Interestingly, the study reveals a smaller performance gap between open-source and closed-source LMMs in a Chinese context in comparison with English. While essentially the most powerful open-source LMM, Qwen-VL-Chat, achieves an accuracy of 28%, with a 14% gap in comparison with GPT-4V, the gap in English is 21%. Notably, Yi-VL-6B1, Yi-VL-34B2, and Qwen-VL-Chat outperform other open-source LMMs on CMMMU, emphasizing their potential within the Chinese language domain. Yi-VL-34B even narrows the performance gap between open-source LMMs and GPT-4V on CMMMU to 7%.

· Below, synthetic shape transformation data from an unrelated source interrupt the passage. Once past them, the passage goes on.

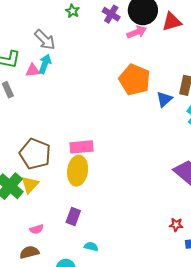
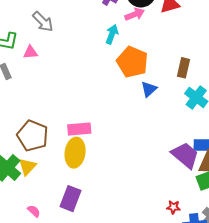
cyan arrow: (45, 64) -> (112, 34), moved
blue triangle: (164, 99) -> (149, 89), moved
purple rectangle: (73, 217) -> (71, 199), size x1.4
pink semicircle: (37, 229) -> (34, 211), turned -120

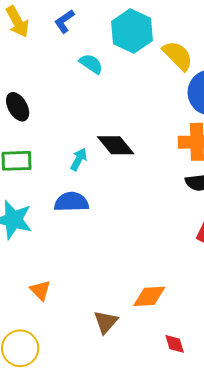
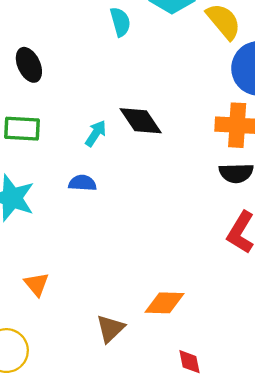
cyan semicircle: (91, 64) -> (120, 22), turned 35
blue semicircle: (71, 202) -> (82, 183), size x0.7

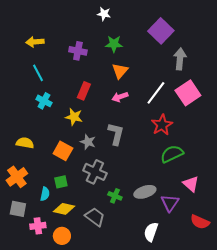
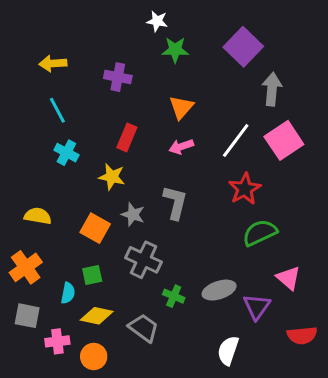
green star: (114, 44) -> (175, 50), moved
red semicircle: (200, 222) -> (302, 335), turned -30

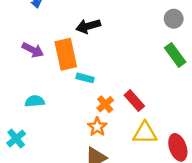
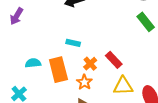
purple arrow: (33, 50) -> (16, 16), moved, turned 96
orange rectangle: (66, 54) -> (58, 70), moved

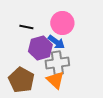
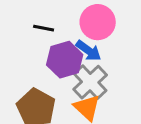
gray cross: (57, 63) -> (90, 82), turned -35

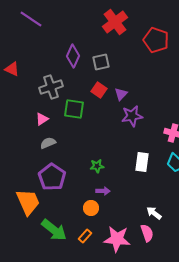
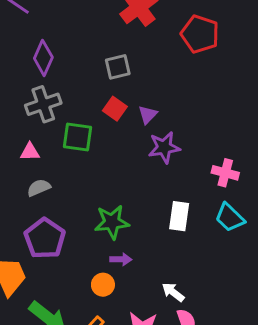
purple diamond: (73, 56) -> (43, 58), moved
pink triangle: (42, 119) -> (30, 152), turned 32
green star: (97, 166) -> (112, 222), size x1.6
white arrow: (154, 213) -> (173, 292), moved

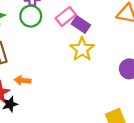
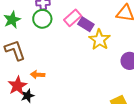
yellow star: (82, 49) -> (99, 40), moved

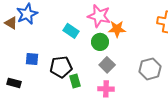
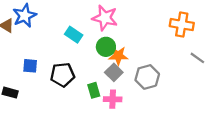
orange star: (117, 29) -> (118, 56), moved
gray hexagon: (150, 69) -> (147, 77), moved
green rectangle: (75, 81) -> (94, 90), moved

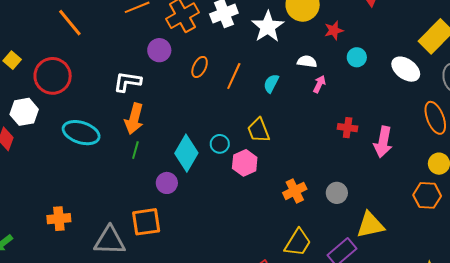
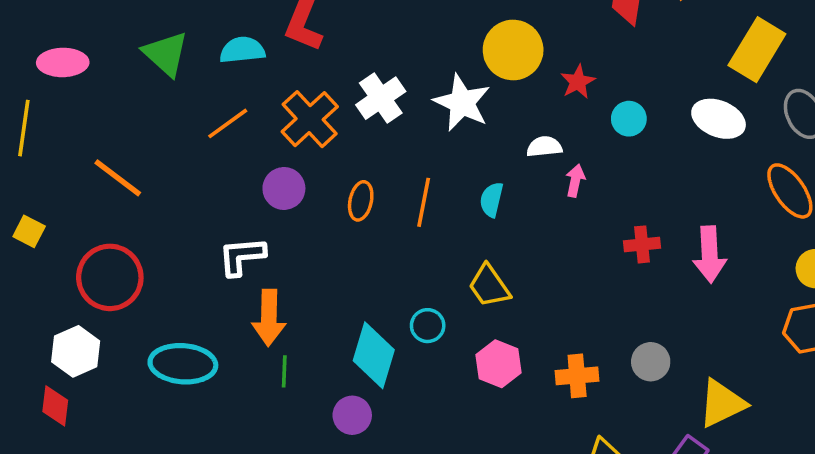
yellow square: (12, 60) -> (29, 231), moved
pink hexagon: (245, 163) -> (498, 364), moved
orange cross: (295, 191) -> (577, 376), turned 35

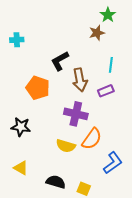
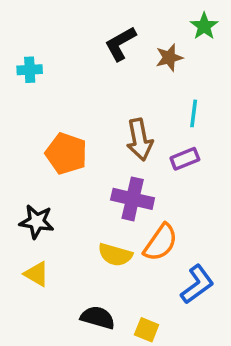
green star: (108, 15) -> (204, 26), moved
black L-shape: (60, 61) -> (120, 44), moved
yellow triangle: (21, 168) -> (37, 274), moved

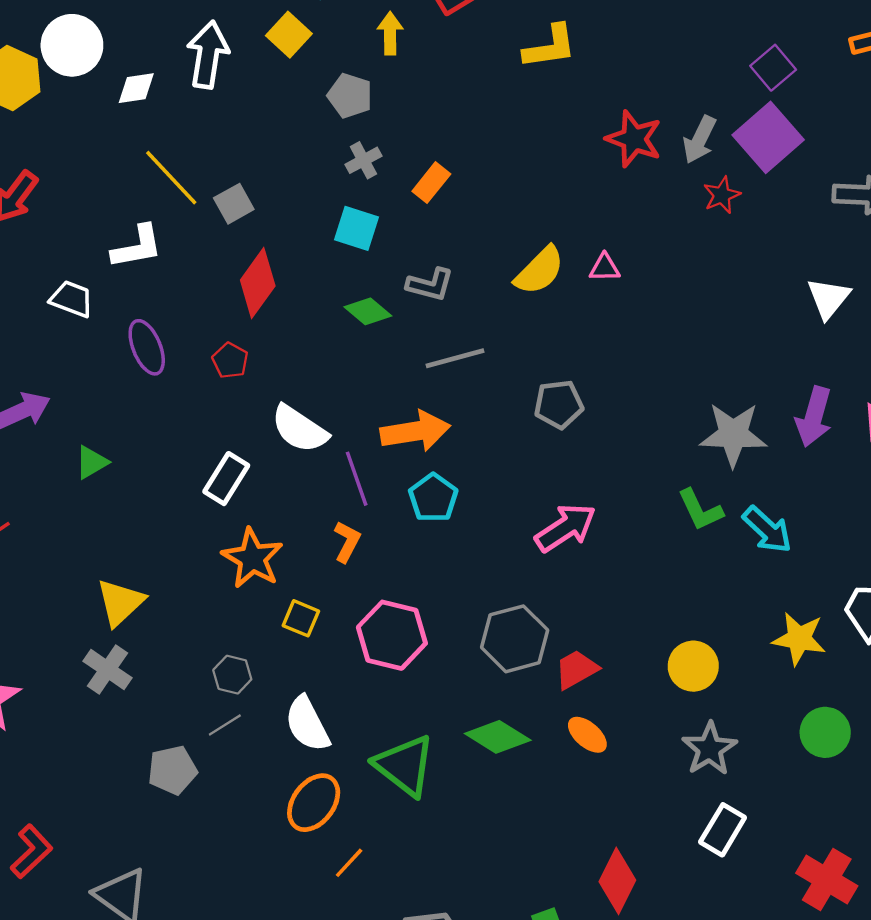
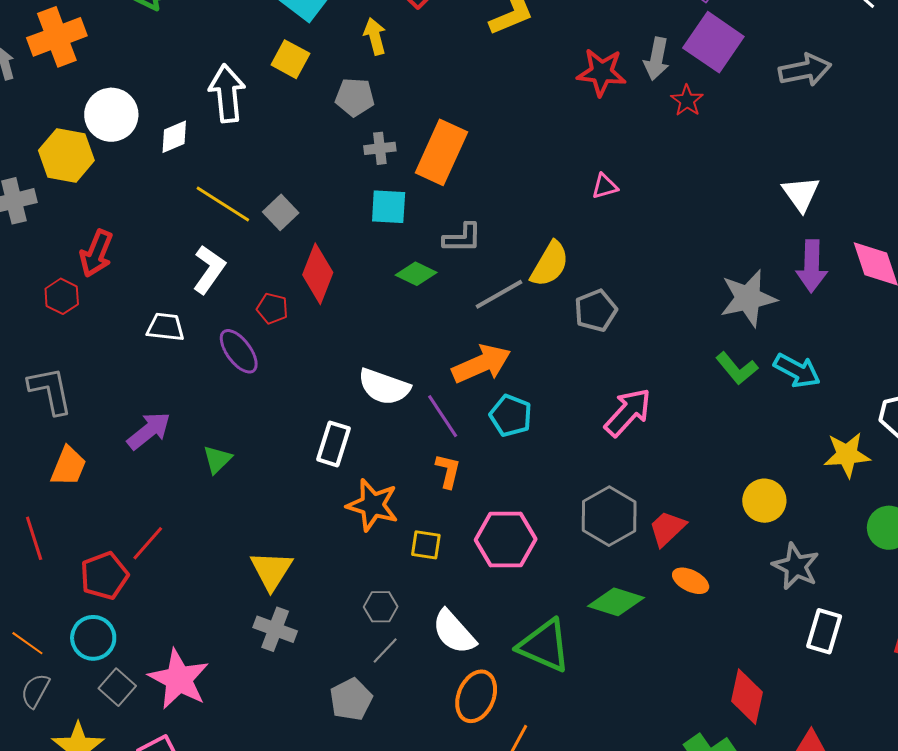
gray cross: (363, 160) -> (380, 148), turned 36
orange rectangle: (431, 183) -> (441, 152), size x1.8
white L-shape: (137, 247) -> (209, 269), turned -30
yellow semicircle: (539, 271) -> (550, 264), moved
white triangle: (828, 298) -> (801, 194), moved
red pentagon: (230, 361) -> (272, 308), moved

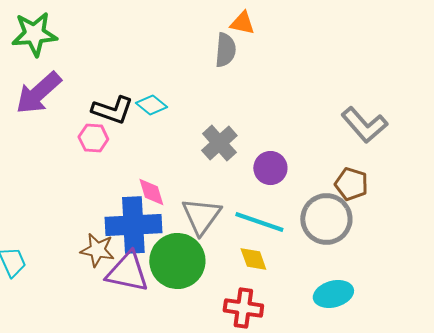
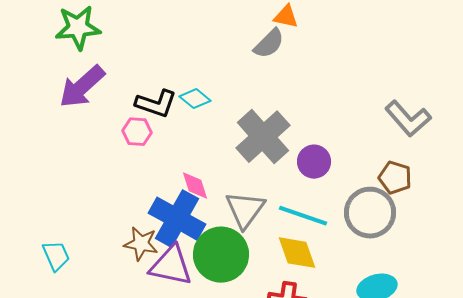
gray semicircle: (225, 50) -> (269, 44), turned 40
gray cross: (219, 143) -> (263, 137), size x1.5
blue cross: (133, 225) -> (177, 219), turned 32
yellow diamond: (253, 259) -> (297, 253), size x1.4

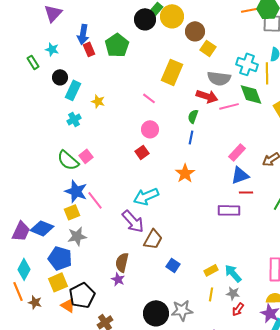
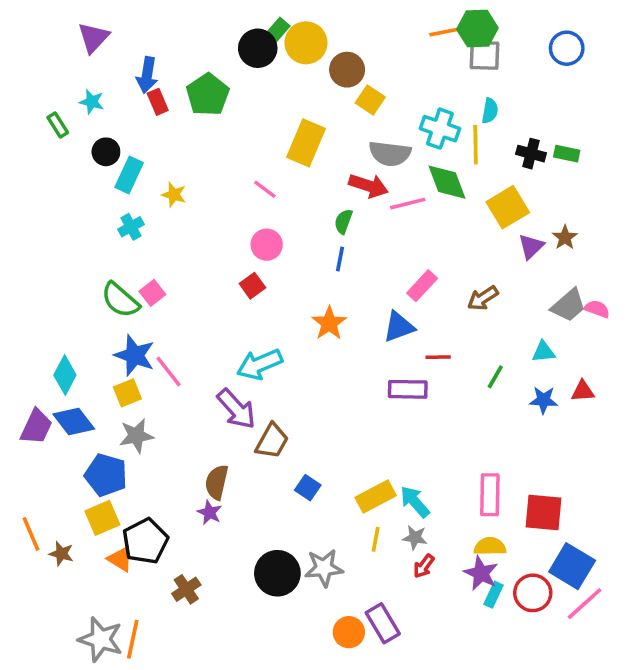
blue triangle: (240, 175) -> (399, 327), moved
blue diamond: (42, 228) -> (74, 421), turned 30
cyan diamond: (24, 269) -> (65, 375), moved
yellow rectangle: (211, 270) -> (376, 496), size x1.5

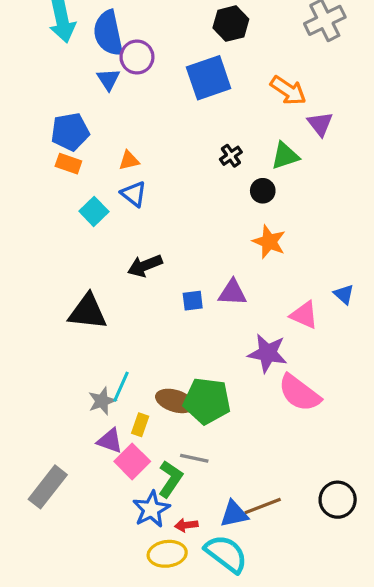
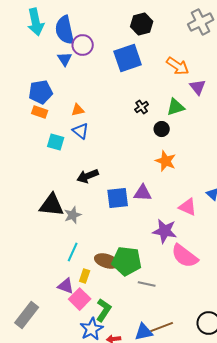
cyan square: (94, 211) -> (56, 142), turned -30
blue square: (193, 301) -> (118, 198), size x1.6
gray star: (102, 401) -> (73, 215), moved
gray line: (194, 458) -> (147, 284), moved

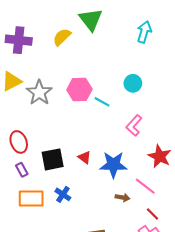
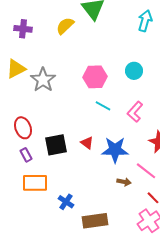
purple cross: (19, 40) -> (23, 29), size x0.7
pink hexagon: (79, 90) -> (95, 77), moved
cyan line: (102, 102) -> (103, 106), moved
blue cross: (63, 194) -> (66, 202), moved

In conclusion, the CMMMU benchmark represents a major advancement in the search for Advanced General Intelligence (AGI). It serves as a meticulous evaluator of the newest Large Multimodal Models (LMMs), gauging their elementary perceptual skills, intricate logical reasoning, and profound domain-specific expertise. By comparing LMMs’ performance on CMMMU and MMMU, this research provides insights into the reasoning capability of bilingual LMMs in Chinese and English contexts, paving the way in which for AGI that rivals seasoned professionals across diverse fields.
Try the Paper and Project. All credit for this research goes to the researchers of this project. Also, don’t forget to follow us on Twitter and Google News. Join our 36k+ ML SubReddit, 41k+ Facebook Community, Discord Channel, and LinkedIn Group.
When you like our work, you’ll love our newsletter..
Don’t Forget to hitch our Telegram Channel
Vineet
” data-medium-file=”https://www.marktechpost.com/wp-content/uploads/2022/11/IMG20221002180119-Vineet-kumar-225×300.jpg” data-large-file=”https://www.marktechpost.com/wp-content/uploads/2022/11/IMG20221002180119-Vineet-kumar-768×1024.jpg”>
Vineet Kumar is a consulting intern at MarktechPost. He’s currently pursuing his BS from the Indian Institute of Technology(IIT), Kanpur. He’s a Machine Learning enthusiast. He’s enthusiastic about research and the newest advancements in Deep Learning, Computer Vision, and related fields.